# What this task involves
Your answer must be the lines from the first one in the material through the line with "На следующий день уже можно ввести 2-3", retyped exactly and with no pictures.

# Supplied data

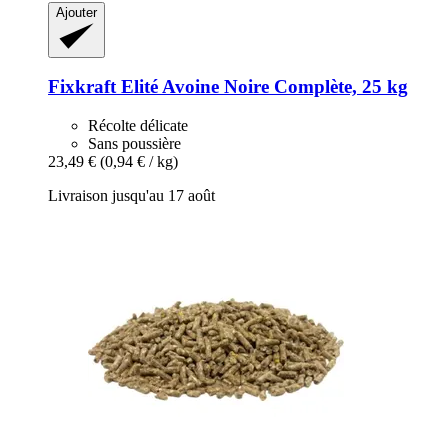
Ajouter
Fixkraft Elité
Avoine Noire Complète, 25 kg
Récolte délicate
Sans poussière
23,49 €
(0,94 € / kg)
Livraison jusqu'au 17 août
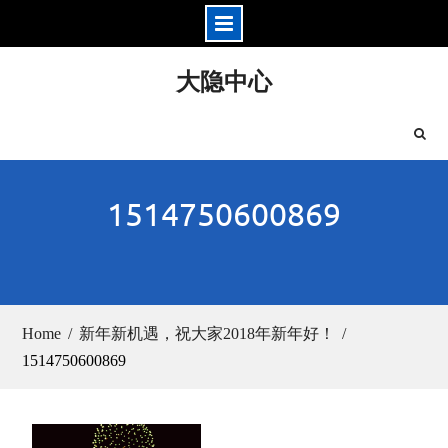
Skip
大隐中心
to
content
1514750600869
Home
新年新机遇，祝大家2018年新年好！
1514750600869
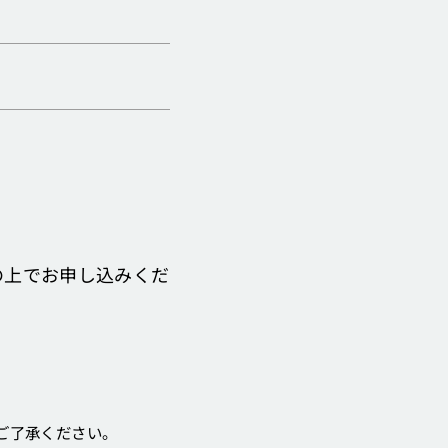
の上でお申し込みくだ
。
ご了承ください。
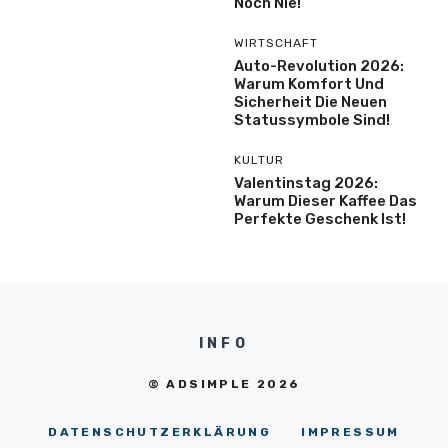
Noch Nie!
WIRTSCHAFT
Auto-Revolution 2026:
Warum Komfort Und
Sicherheit Die Neuen
Statussymbole Sind!
KULTUR
Valentinstag 2026:
Warum Dieser Kaffee Das
Perfekte Geschenk Ist!
INFO
© ADSIMPLE 2026
DATENSCHUTZERKLÄRUNG
IMPRESSUM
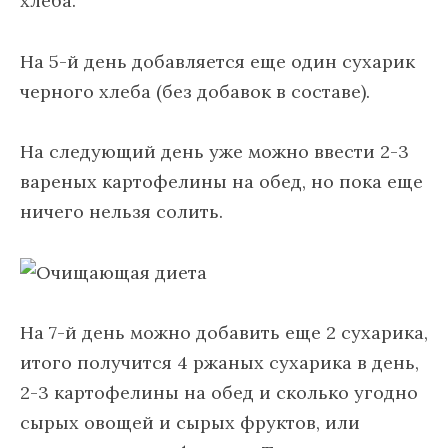
хлеба.
На 5-й день добавляется еще один сухарик
черного хлеба (без добавок в составе).
На следующий день уже можно ввести 2-3
вареных картофелины на обед, но пока еще
ничего нельзя солить.
На 7-й день можно добавить еще 2 сухарика,
итого получится 4 ржаных сухарика в день,
2-3 картофелины на обед и сколько угодно
сырых овощей и сырых фруктов, или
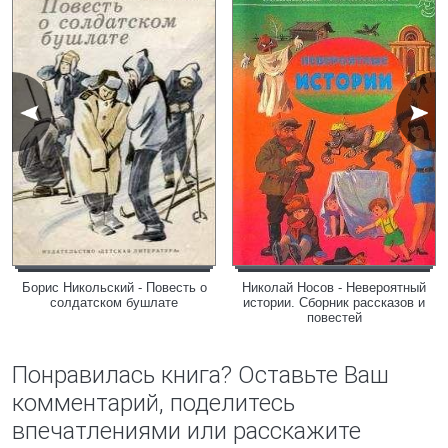
Борис Никольский - Повесть о
Николай Носов - Невероятный
солдатском бушлате
истории. Сборник рассказов и
повестей
Понравилась книга? Оставьте Ваш
комментарий, поделитесь
впечатлениями или расскажите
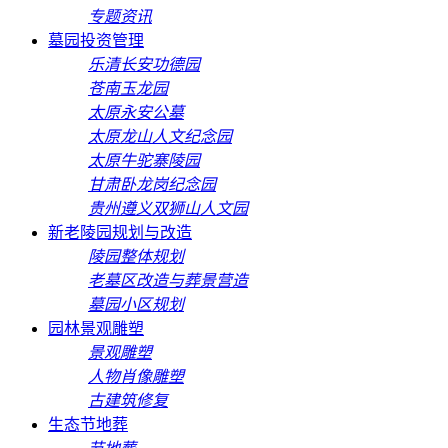
专题资讯
墓园投资管理
乐清长安功德园
苍南玉龙园
太原永安公墓
太原龙山人文纪念园
太原牛驼寨陵园
甘肃卧龙岗纪念园
贵州遵义双狮山人文园
新老陵园规划与改造
陵园整体规划
老墓区改造与葬景营造
墓园小区规划
园林景观雕塑
景观雕塑
人物肖像雕塑
古建筑修复
生态节地葬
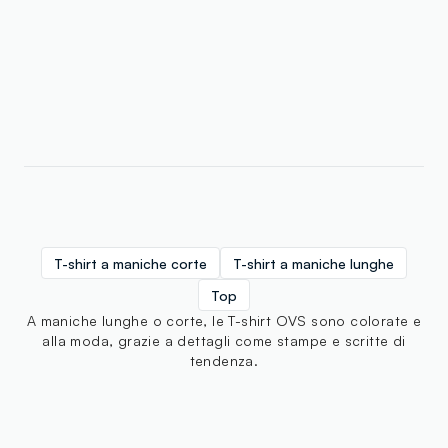
T-shirt a maniche corte
T-shirt a maniche lunghe
Top
A maniche lunghe o corte, le T-shirt OVS sono colorate e
alla moda, grazie a dettagli come stampe e scritte di
tendenza.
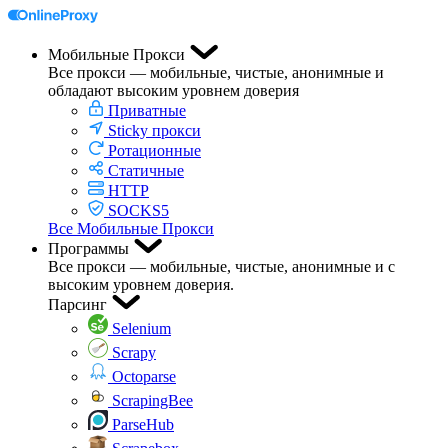
Мобильные Прокси
Все прокси — мобильные, чистые, анонимные и
обладают высоким уровнем доверия
Приватные
Sticky прокси
Ротационные
Статичные
HTTP
SOCKS5
Все Мобильные Прокси
Программы
Все прокси — мобильные, чистые, анонимные и с
высоким уровнем доверия.
Парсинг
Selenium
Scrapy
Octoparse
ScrapingBee
ParseHub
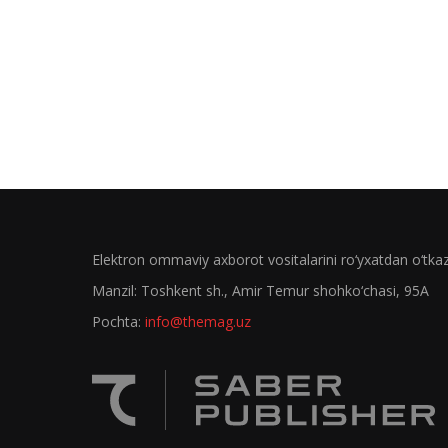
Elektron ommaviy axborot vositalarini ro‘yxatdan o‘tk
Manzil: Toshkent sh., Amir Temur shohko‘chasi, 95A
Pochta:
info@themag.uz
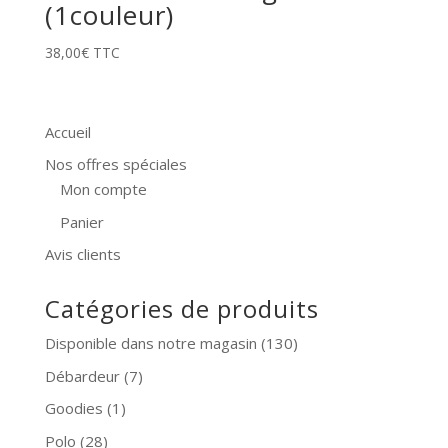
(1couleur)
38,00
€
TTC
Accueil
Nos offres spéciales
Mon compte
Panier
Avis clients
Catégories de produits
Disponible dans notre magasin
(130)
Débardeur
(7)
Goodies
(1)
Polo
(28)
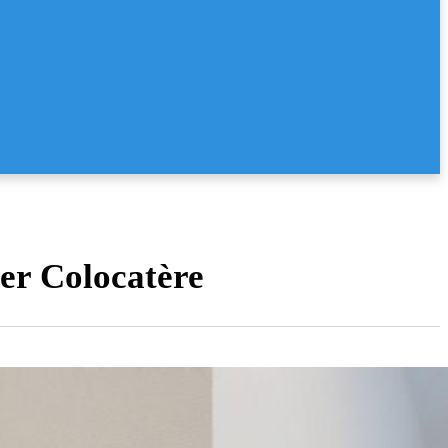
er Colocatère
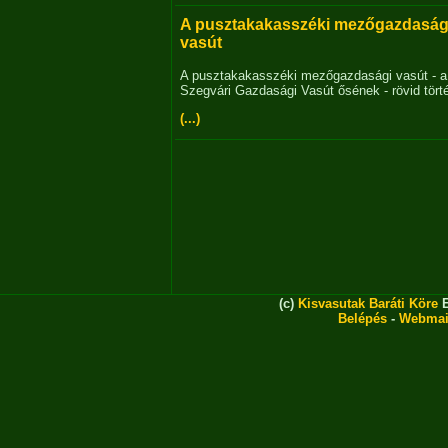
A pusztakakasszéki mezőgazdaság
vasút
A pusztakakasszéki mezőgazdasági vasút - a
Szegvári Gazdasági Vasút ősének - rövid tört
(...)
(c)
Kisvasutak Baráti Köre
E
Belépés
-
Webmai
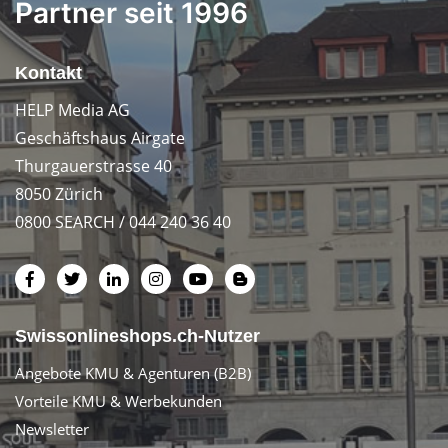
Partner seit 1996
Kontakt
HELP Media AG
Geschäftshaus Airgate
Thurgauerstrasse 40
8050 Zürich
0800 SEARCH / 044 240 36 40
Swissonlineshops.ch-Nutzer
Angebote KMU & Agenturen (B2B)
Vorteile KMU & Werbekunden
Newsletter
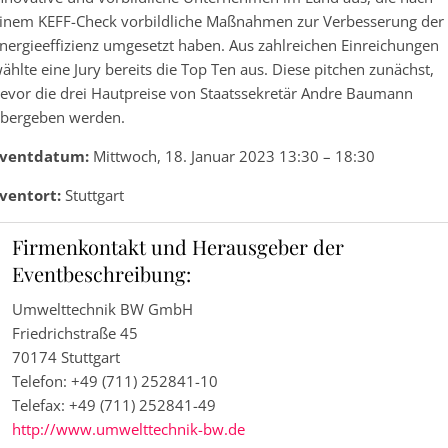
inem KEFF-Check vorbildliche Maßnahmen zur Verbesserung der
nergieeffizienz umgesetzt haben. Aus zahlreichen Einreichungen
ählte eine Jury bereits die Top Ten aus. Diese pitchen zunächst,
evor die drei Hautpreise von Staatssekretär Andre Baumann
bergeben werden.
ventdatum:
Mittwoch, 18. Januar 2023 13:30 – 18:30
ventort:
Stuttgart
Firmenkontakt und Herausgeber der
Eventbeschreibung:
Umwelttechnik BW GmbH
Friedrichstraße 45
70174 Stuttgart
Telefon: +49 (711) 252841-10
Telefax: +49 (711) 252841-49
http://www.umwelttechnik-bw.de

# Written reply
Ajouter
Fixkraft Elité
Avoine Noire Complète, 25 kg
Récolte délicate
Sans poussière
23,49 €
(0,94 € / kg)
Livraison jusqu'au 17 août
Skip
大隐中心
to
content
1514750600869
Home
新年新机遇，祝大家2018年新年好！
1514750600869
の上でお申し込みくだ
。
ご了承ください。
Noch Nie!
WIRTSCHAFT
Auto-Revolution 2026:
Warum Komfort Und
Sicherheit Die Neuen
Statussymbole Sind!
KULTUR
Valentinstag 2026:
Warum Dieser Kaffee Das
Perfekte Geschenk Ist!
INFO
© ADSIMPLE 2026
DATENSCHUTZERKLÄRUNG
IMPRESSUM
хлеба.
На 5-й день добавляется еще один сухарик
черного хлеба (без добавок в составе).
На следующий день уже можно ввести 2-3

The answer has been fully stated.